Log
An attempt to solve the 'company standard log library' problem with a very
simple logging interface for go built around context values.
Why
I have worked in a few large Go teams. Each one of them had a pkg
or std
github repo containing the team's standard for basic go tasks like logging,
tracing, http (circuit breaking), sqs wrappers etc etc. As a rule, I always
encourage these to be individual independent components, which could be
open-source and reusable for many teams. The problem has always been how these
standard components log without tightly coupling them to the logging library
itself.
The popular logging frameworks for go cannot be described purely as an
interface. e.g., Logrus uses *logrus.Fields
Use Cases
Add context information
Including log information from the context. e.g. trace headers.

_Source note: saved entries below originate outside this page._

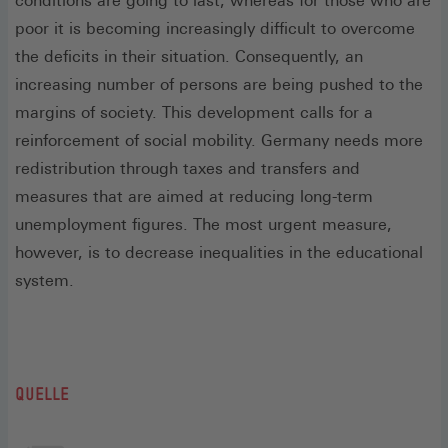
conditions are going to last, whereas for those who are
poor it is becoming increasingly difficult to overcome
the deficits in their situation. Consequently, an
increasing number of persons are being pushed to the
margins of society. This development calls for a
reinforcement of social mobility. Germany needs more
redistribution through taxes and transfers and
measures that are aimed at reducing long-term
unemployment figures. The most urgent measure,
however, is to decrease inequalities in the educational
system.
QUELLE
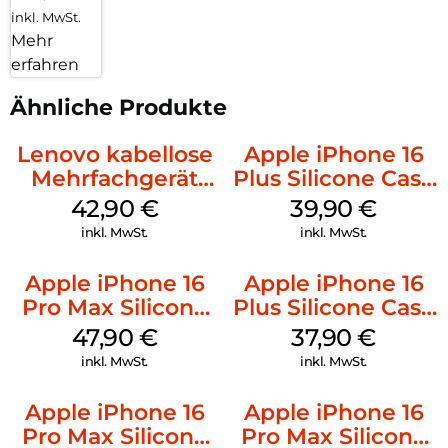
inkl. MwSt.
Mehr
erfahren
Ähnliche Produkte
Lenovo kabellose
Apple iPhone 16
Mehrfachgerät
Plus Silicone Case
Luna Grey
MagSafe Plum
42,90
€
39,90
€
inkl. MwSt.
inkl. MwSt.
Apple iPhone 16
Apple iPhone 16
Pro Max Silicone
Plus Silicone Case
Case MagSafe
MagSafe Lake
47,90
€
37,90
€
Black
Green
inkl. MwSt.
inkl. MwSt.
Apple iPhone 16
Apple iPhone 16
Pro Max Silicone
Pro Max Silicone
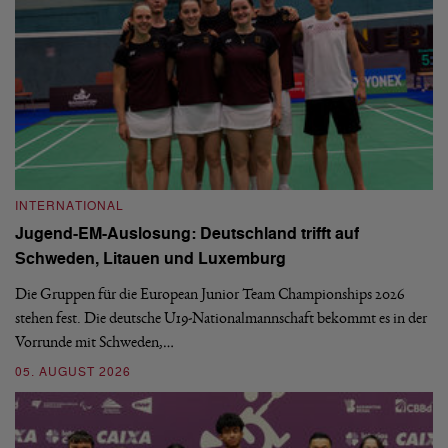
INTERNATIONAL
I
Jugend-EM-Auslosung: Deutschland trifft auf
B
Schweden, Litauen und Luxemburg
S
Die Gruppen für die European Junior Team Championships 2026
De
stehen fest. Die deutsche U19-Nationalmannschaft bekommt es in der
ve
Vorrunde mit Schweden,…
gr
05. AUGUST 2026
03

Assuming a middleware stack, include this as or in a middleware after the
context value is created:
ctx = log.WithField(ctx, "trace", trace.FromContext(ctx))
Later calls to log.Info(ctx, "hello")
will include the trace header
Library Use
Libraries shouldn't log. But they need to. But they shouldn't.
Solution: Include a minimal logging interface in your library, which defaults
to do nothing, but can be wired in to a real logger.
type SQSWorker struct {
Logger interface{
Info(context.Context, msg)
WithFields(context.Context, map[string]interface{}) context.Context
}
}
The logger interface is designed to be copied (not referenced) in libraries.